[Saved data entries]
•••••

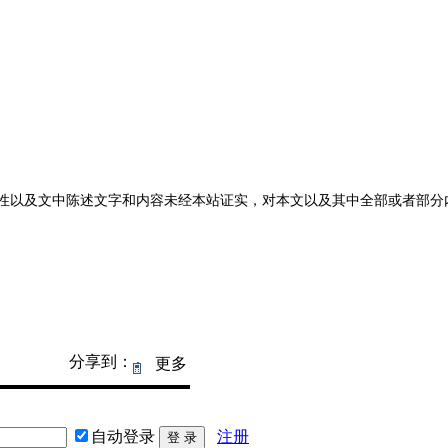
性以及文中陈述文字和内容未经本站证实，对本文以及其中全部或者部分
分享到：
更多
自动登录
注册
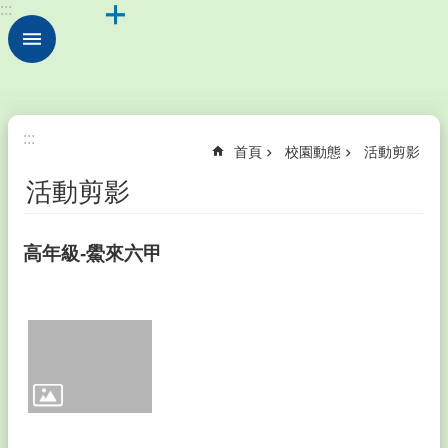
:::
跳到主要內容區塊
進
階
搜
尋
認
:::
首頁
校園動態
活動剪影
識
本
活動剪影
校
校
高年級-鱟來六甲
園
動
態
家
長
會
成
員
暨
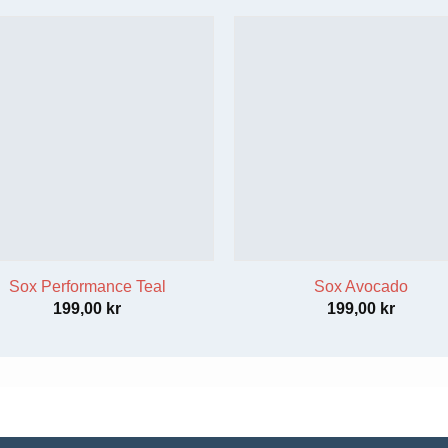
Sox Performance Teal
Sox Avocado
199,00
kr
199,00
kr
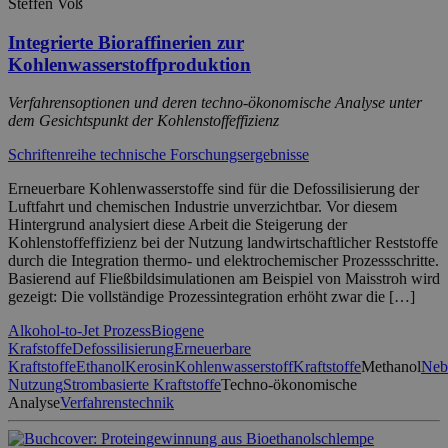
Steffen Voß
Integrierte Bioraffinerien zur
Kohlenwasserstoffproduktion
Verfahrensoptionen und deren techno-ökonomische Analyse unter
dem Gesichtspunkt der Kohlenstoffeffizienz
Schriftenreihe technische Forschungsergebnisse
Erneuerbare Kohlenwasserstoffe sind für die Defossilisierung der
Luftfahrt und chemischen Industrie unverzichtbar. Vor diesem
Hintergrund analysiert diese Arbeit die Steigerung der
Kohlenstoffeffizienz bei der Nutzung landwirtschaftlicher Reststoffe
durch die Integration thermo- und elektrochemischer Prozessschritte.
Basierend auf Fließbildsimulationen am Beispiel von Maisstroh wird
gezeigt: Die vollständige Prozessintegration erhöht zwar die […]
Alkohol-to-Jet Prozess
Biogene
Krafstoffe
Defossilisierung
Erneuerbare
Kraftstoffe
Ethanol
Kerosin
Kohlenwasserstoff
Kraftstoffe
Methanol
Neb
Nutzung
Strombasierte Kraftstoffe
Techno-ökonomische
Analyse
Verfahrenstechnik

•••••

_Task description_
After removing each picture, print the entries above exactly as they were.

_Written answer_
性以及文中陈述文字和内容未经本站证实，对本文以及其中全部或者部分
分享到：
更多
自动登录
注册
:::
跳到主要內容區塊
進
階
搜
尋
認
:::
首頁
校園動態
活動剪影
識
本
活動剪影
校
校
高年級-鱟來六甲
園
動
態
家
長
會
成
員
暨
Sox Performance Teal
Sox Avocado
199,00
kr
199,00
kr
Steffen Voß
Integrierte Bioraffinerien zur
Kohlenwasserstoffproduktion
Verfahrensoptionen und deren techno-ökonomische Analyse unter
dem Gesichtspunkt der Kohlenstoffeffizienz
Schriftenreihe technische Forschungsergebnisse
Erneuerbare Kohlenwasserstoffe sind für die Defossilisierung der
Luftfahrt und chemischen Industrie unverzichtbar. Vor diesem
Hintergrund analysiert diese Arbeit die Steigerung der
Kohlenstoffeffizienz bei der Nutzung landwirtschaftlicher Reststoffe
durch die Integration thermo- und elektrochemischer Prozessschritte.
Basierend auf Fließbildsimulationen am Beispiel von Maisstroh wird
gezeigt: Die vollständige Prozessintegration erhöht zwar die […]
Alkohol-to-Jet Prozess
Biogene
Krafstoffe
Defossilisierung
Erneuerbare
Kraftstoffe
Ethanol
Kerosin
Kohlenwasserstoff
Kraftstoffe
Methanol
Neb
Nutzung
Strombasierte Kraftstoffe
Techno-ökonomische
Analyse
Verfahrenstechnik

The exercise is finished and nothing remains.